People reported that local banks and grocery stores are the businesses they most often use in the community. They said they’d like to have more businesses and attractions to visit locally such as a book store or a coffee shop.

“This study describes what we want to do in attracting new business and bring people downtown,” Village President Milt Richter said. “This will certainly help us with our planning. It’s going to be very useful for us.”

He noted that the community has an untapped market it is currently not reaching. “We’re missing a big market that we aren’t tapping into. We don’t have the businesses to attract the Andrews students who are here,” he said.

Also Monday, council members learned of progress in another downtown effort. Trustee Jesse Hibler said the village’s historic district study committee has applied to the state to get assessment assistance from the Michigan Historic Preservation Community Assessment Program.

Hibler said the program provides communities with resources they need to identify buildings and districts they want to have a historic designation.

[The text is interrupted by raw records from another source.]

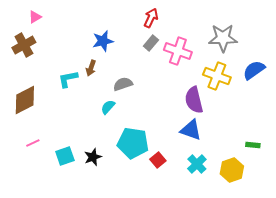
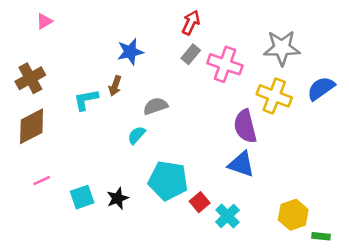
brown cross: (24, 45) -> (30, 78), moved
green rectangle: (253, 145) -> (321, 236), moved
cyan cross: (197, 164) -> (227, 216), moved

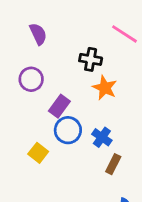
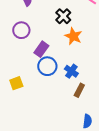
black cross: (91, 59) -> (63, 16), turned 35
yellow square: (38, 153) -> (16, 83), moved, turned 32

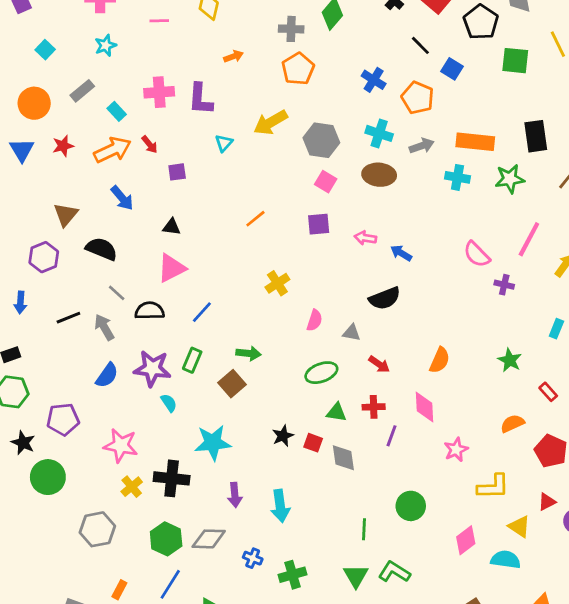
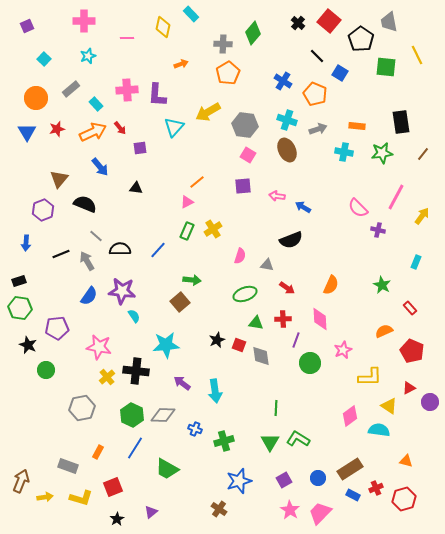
orange rectangle: (475, 142) -> (357, 126), size x0.6
cyan triangle: (224, 143) -> (174, 127), size x1.5
brown ellipse: (379, 175) -> (287, 150), turned 60
pink triangle: (172, 268) -> (187, 202), moved, size x0.6
green rectangle: (192, 360) -> (187, 231), moved
green circle: (48, 477) -> (46, 370), size x0.7
purple arrow: (235, 495) -> (182, 383), turned 132
green circle: (411, 506) -> (310, 363), moved

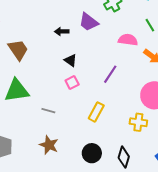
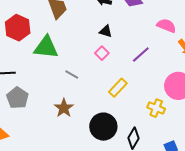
black triangle: (71, 60) -> (106, 31), turned -32
pink square: (72, 82) -> (102, 53), turned -32
black circle: (92, 153) -> (103, 127), size x1.4

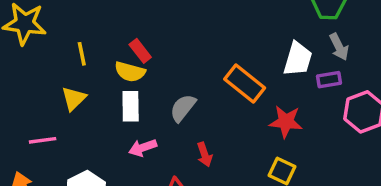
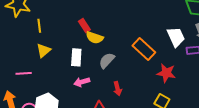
yellow line: (82, 54) -> (39, 26), moved
white trapezoid: (298, 59) -> (176, 37), turned -45
yellow semicircle: (130, 72) -> (95, 38), moved

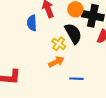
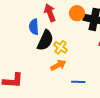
black semicircle: (73, 33) -> (45, 40), moved, turned 55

He said the committee has done a walking tour of the downtown and is now ready to start developing a list of buildings including businesses and homes they think should be designated.

“This is our heritage, we want to preserve our heritage,” Richter said. “With a historic district designation, business owners would have to ask permission to make changes to the exteriors of their buildings … This dovetails in what we want to do with making workshops, funding and grants available.”

Hibler and Richter said the new effort will expand on the history already recognized in the village with the 1839 Historic Courthouse Square.